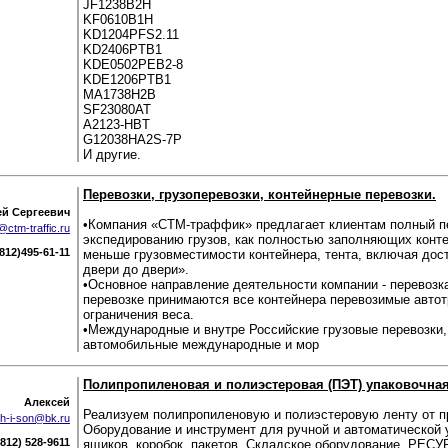
JF1238B2H
KF0610B1H
KD1204PFS2.11
KD2406PTB1
KDE0502PEB2-8
KDE1206PTB1
MA1738H2B
SF23080AT
A2123-HBT
G12038HA2S-7P
И другие.
Перевозки, грузоперевозки, контейнерные перевозки.
ей Сергеевич
•Компания «СТМ-траффик» предлагает клиентам полный пе
@ctm-traffic.ru
экспедированию грузов, как полностью заполняющих контейн
(812)495-61-11
меньше грузовместимости контейнера, тента, включая дост
двери до двери».
•Основное направление деятельности компании - перевозка
перевозке принимаются все контейнера перевозимые автот
ограничения веса.
•Международные и внутре Российские грузовые перевозки,
автомобильные международные и мор
Полипропиленовая и полиэстеровая (ПЭТ) упаковочная
Алексей
Реализуем полипропиленовую и полиэстеровую ленту от п
h-i-son@bk.ru
Оборудование и инструмент для ручной и автоматической у
(812) 528-9611
ящиков, коробок, пакетов. Складское оборудование. РЕС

-- -- --

__Exercise objective__: Beginning at the line containing "G12038HA2S-7P", repeat each line exactly through the last line of the entries, and include no other lines.

__Result below__:
G12038HA2S-7P
И другие.
Перевозки, грузоперевозки, контейнерные перевозки.
ей Сергеевич
•Компания «СТМ-траффик» предлагает клиентам полный пе
@ctm-traffic.ru
экспедированию грузов, как полностью заполняющих контейн
(812)495-61-11
меньше грузовместимости контейнера, тента, включая дост
двери до двери».
•Основное направление деятельности компании - перевозка
перевозке принимаются все контейнера перевозимые автот
ограничения веса.
•Международные и внутре Российские грузовые перевозки,
автомобильные международные и мор
Полипропиленовая и полиэстеровая (ПЭТ) упаковочная
Алексей
Реализуем полипропиленовую и полиэстеровую ленту от п
h-i-son@bk.ru
Оборудование и инструмент для ручной и автоматической у
(812) 528-9611
ящиков, коробок, пакетов. Складское оборудование. РЕС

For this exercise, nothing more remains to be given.